## INSTRUCTIONS FOR THE TASK
Lines that include "Most" make up the answer; copy all of them from the data below.

Extracted records

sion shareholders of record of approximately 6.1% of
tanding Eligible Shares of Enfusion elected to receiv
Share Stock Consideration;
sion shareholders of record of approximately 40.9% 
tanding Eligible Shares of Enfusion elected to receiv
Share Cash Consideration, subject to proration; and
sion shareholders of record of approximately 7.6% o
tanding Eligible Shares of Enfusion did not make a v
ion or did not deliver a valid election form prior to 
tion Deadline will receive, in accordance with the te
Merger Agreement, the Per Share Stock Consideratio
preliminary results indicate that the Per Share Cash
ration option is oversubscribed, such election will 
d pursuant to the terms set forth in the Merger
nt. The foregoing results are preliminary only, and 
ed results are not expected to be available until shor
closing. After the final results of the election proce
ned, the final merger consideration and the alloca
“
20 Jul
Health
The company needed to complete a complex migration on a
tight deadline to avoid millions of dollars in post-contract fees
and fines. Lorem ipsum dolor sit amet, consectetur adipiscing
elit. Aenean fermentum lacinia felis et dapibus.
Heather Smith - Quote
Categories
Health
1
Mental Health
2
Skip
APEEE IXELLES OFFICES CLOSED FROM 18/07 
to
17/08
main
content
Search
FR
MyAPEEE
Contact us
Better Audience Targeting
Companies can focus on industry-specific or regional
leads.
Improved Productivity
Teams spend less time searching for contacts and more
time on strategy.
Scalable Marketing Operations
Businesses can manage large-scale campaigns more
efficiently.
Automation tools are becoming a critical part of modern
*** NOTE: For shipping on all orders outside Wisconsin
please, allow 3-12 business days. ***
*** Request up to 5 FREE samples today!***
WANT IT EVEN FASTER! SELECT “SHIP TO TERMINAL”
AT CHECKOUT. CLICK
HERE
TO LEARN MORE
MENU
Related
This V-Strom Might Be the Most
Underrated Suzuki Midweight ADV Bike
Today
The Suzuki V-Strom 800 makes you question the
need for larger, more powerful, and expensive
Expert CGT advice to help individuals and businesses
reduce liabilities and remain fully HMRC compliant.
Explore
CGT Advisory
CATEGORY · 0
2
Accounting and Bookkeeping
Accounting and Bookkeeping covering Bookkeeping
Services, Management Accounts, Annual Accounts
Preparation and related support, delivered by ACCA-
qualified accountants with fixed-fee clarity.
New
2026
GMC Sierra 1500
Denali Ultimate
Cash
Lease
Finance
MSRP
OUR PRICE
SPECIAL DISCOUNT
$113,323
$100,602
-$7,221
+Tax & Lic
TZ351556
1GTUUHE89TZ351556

* * *

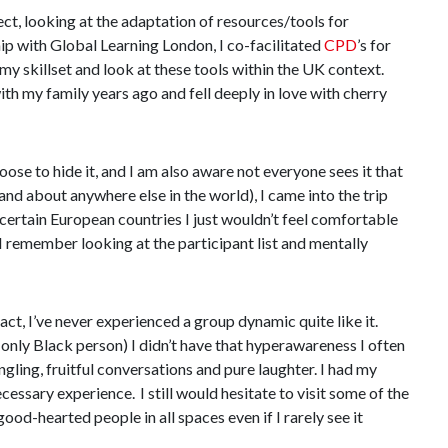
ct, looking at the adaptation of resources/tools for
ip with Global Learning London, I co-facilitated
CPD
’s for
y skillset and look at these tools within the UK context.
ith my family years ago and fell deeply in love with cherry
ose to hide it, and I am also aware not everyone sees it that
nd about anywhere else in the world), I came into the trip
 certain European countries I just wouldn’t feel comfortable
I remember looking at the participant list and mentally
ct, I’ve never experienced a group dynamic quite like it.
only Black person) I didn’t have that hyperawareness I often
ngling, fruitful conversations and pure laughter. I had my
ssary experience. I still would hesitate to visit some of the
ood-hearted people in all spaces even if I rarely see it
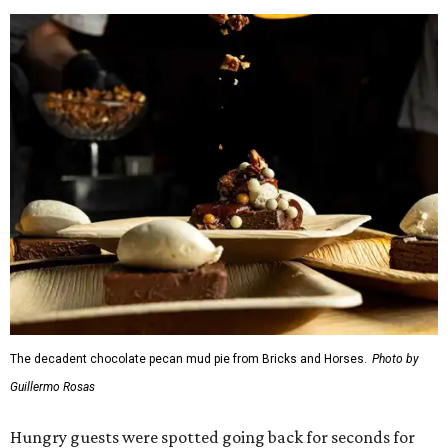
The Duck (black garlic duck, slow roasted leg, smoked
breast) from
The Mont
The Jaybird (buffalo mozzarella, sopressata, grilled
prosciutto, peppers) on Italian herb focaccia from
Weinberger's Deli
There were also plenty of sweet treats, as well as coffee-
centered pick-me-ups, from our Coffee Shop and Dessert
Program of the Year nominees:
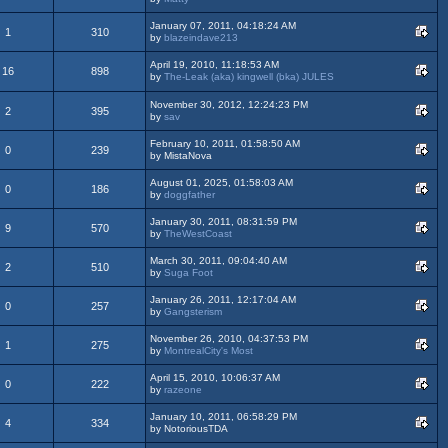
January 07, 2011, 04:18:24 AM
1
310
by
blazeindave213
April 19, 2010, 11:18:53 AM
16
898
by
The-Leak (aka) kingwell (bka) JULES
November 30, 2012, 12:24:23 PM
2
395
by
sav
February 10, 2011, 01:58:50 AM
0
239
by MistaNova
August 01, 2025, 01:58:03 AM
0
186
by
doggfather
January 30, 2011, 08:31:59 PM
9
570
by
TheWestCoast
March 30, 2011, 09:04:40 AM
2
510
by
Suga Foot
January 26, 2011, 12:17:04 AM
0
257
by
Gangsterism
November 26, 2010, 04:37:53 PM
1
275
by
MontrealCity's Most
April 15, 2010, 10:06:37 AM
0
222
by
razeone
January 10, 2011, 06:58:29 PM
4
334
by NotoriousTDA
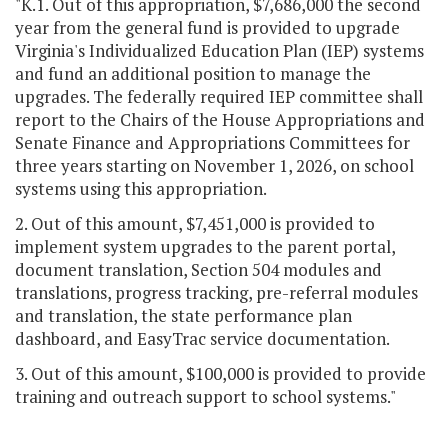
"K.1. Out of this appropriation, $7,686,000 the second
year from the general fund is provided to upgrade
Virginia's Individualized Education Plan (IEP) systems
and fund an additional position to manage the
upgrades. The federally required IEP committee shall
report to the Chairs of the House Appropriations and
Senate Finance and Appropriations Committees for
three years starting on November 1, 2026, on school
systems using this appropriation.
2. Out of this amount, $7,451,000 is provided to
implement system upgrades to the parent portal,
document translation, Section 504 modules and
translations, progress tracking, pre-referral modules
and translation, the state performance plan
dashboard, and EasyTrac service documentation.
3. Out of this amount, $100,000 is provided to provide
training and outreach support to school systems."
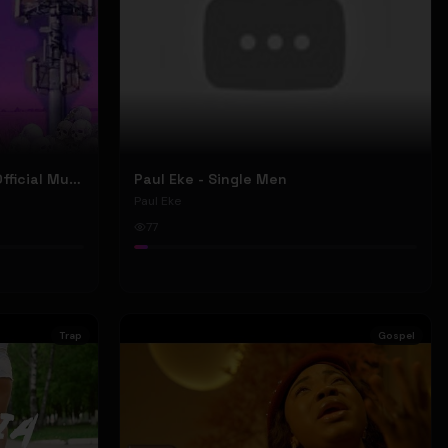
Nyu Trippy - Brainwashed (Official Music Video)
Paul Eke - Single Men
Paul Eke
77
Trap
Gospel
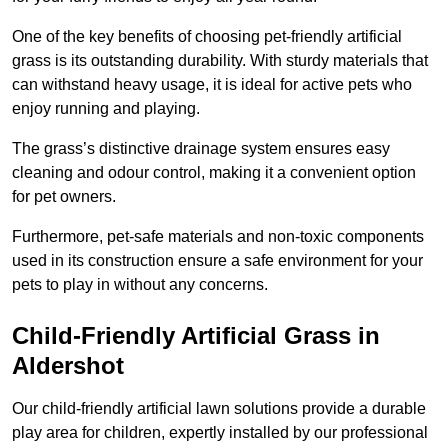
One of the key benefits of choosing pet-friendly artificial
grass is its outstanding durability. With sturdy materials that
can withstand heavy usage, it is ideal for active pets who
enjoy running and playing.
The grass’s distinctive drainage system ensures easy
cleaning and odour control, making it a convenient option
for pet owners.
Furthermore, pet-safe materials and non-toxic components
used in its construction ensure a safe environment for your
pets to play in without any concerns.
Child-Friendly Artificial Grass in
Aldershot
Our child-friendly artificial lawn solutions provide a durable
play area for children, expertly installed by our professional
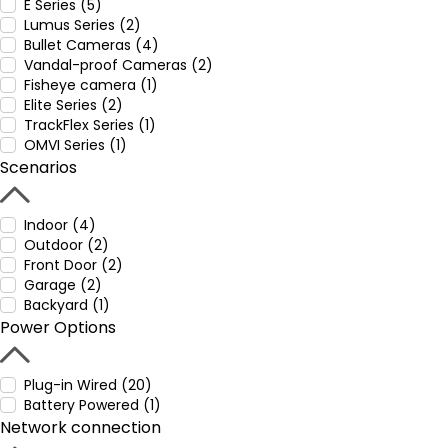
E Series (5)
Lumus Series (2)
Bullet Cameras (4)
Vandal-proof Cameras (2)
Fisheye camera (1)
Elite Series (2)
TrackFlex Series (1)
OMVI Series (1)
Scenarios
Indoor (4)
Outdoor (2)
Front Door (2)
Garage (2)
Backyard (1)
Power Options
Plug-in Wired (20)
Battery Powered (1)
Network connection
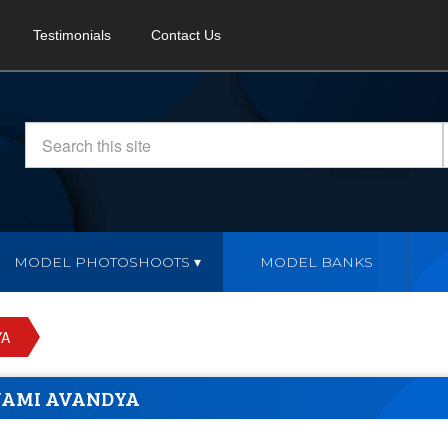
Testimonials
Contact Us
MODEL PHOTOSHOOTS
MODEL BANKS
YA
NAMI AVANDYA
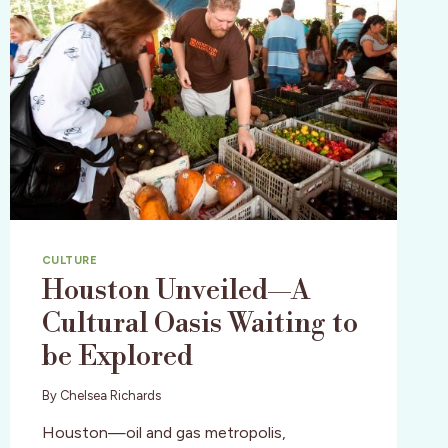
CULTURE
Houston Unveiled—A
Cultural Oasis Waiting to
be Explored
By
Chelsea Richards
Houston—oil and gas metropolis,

## ANSWER
This V-Strom Might Be the Most
MontrealCity's Most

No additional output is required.